You’ll like this if you…
Love Viggo Mortensen and Mahershala Ali. Green Book by Peter Farrelly is reverse-Driving Miss Daisy with elements of Crash, in which racism would be solved if everyone just got into the same car.
Love Ruth Bader Ginsburg. RBG, a documentary on the rise of one badass lawyer in a world that questions her right to practice the law.
Love Robert Redford and wish he wouldn’t retire from the movies. The Old Man and the Gun by David Lowery. With Sissy Spacek and Tom Waits, who disappoints me by not singing one of his many ditties which are so right for bank-robbing.
Hate Dick Cheney and the Bushies/Enjoy Christian Bale’s dramatic weight gains and losses (Please stop, it’s bad for your health)/Love Amy Adams (who will probably still not win an Oscar for this). Vice by Adam McKay.
Love pop culture references (Darlene Love, Charles Manson, etc) and the many-characters-stuck-in-one-place format/Enjoy watching Chris Hemsworth shake his hips while wearing jeans so low-slung they might slip off. Bad Times at the El Royale by Drew Goddard, a.k.a. Cabin in the Woods but not as fun.
Loved those Choose Your Own Adventure books (whose publisher is suing the producers). Black Mirror: Bandersnatch.
Love Matthew Goode. A Discovery of Witches (TV series, 8 episodes), which is part-Harry Potter, part-Twilight, and mostly silly, but is also set in libraries and in Venetian palazzos.
Love Matthew Goode and Alfred Hitchcock. Stoker (2013) by Park Chan-Wook.
Love 80s pop. Pop, Pride and Prejudice, a documentary on how musicians like Erasure, Frankie Goes to Hollywood and George Michael helped break down the closet doors.
Love Tom Cruise on a plane, and CIA conspiracies. American Made by Doug Liman.
Love Agatha Christie and Hercule Poirot and want to get angry at how the filmmakers have futzed with canon. The ABC Murders (TV series, 3 episodes) starring John Malkovich.

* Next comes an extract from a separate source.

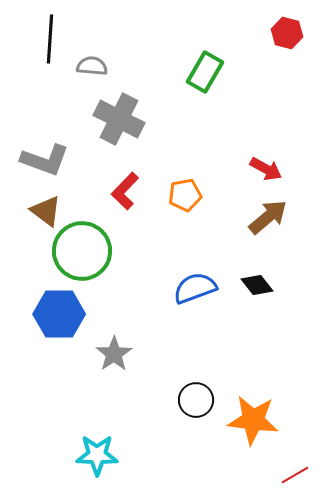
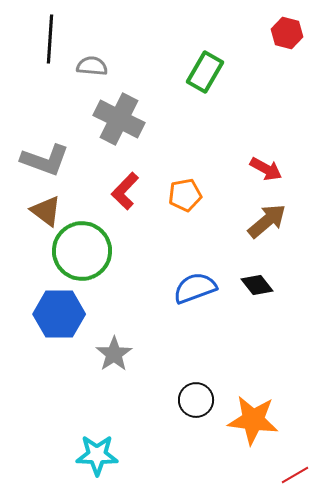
brown arrow: moved 1 px left, 4 px down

Want to participate in the ongoing discussion about serial killers and the people who stan them. You (TV series). I watched the first episode, in which handsome, articulate bookstore manager Penn Badgeley is revealed to be a stalker and a murderer, and I thought, “Uh-oh, the viewers are going to fall for the bad man.” And they did.
This’ll pass the time if you’re bored
Red Sparrow by Francis Lawrence. Trashy spy thriller with dodgy Russian accents.
Close by Vicky Jewson. A ludicrous script, but effective action scenes and Noomi Rapace, always a credible badass, whether she is stapling her stomach shut in Prometheus or guarding a spoiled heiress in this one.
Leap Year by Anand Tucker (2010). How is it possible to make a romantic comedy with Amy Adams and Matthew Goode in which everything falls flat? Ask the director of this stinker. I only watched it for Goode (above).
February 3rd, 2019 at 22:04
It’s usually this time of the year that we get to see Oscar-nominated movies but what we get in cinemas now is…Bato. Bwiset.
Loved Cynthia Erivo in Bad Times at the El Royale! That was a wonderful performance. She was good in Widows, too.
February 6th, 2019 at 11:09
“The category izzz… Realnesss!”
“These legs are real, these cheekbones are real, this whittled waist is real.”
I wanna be as real as Angel ha ha ha.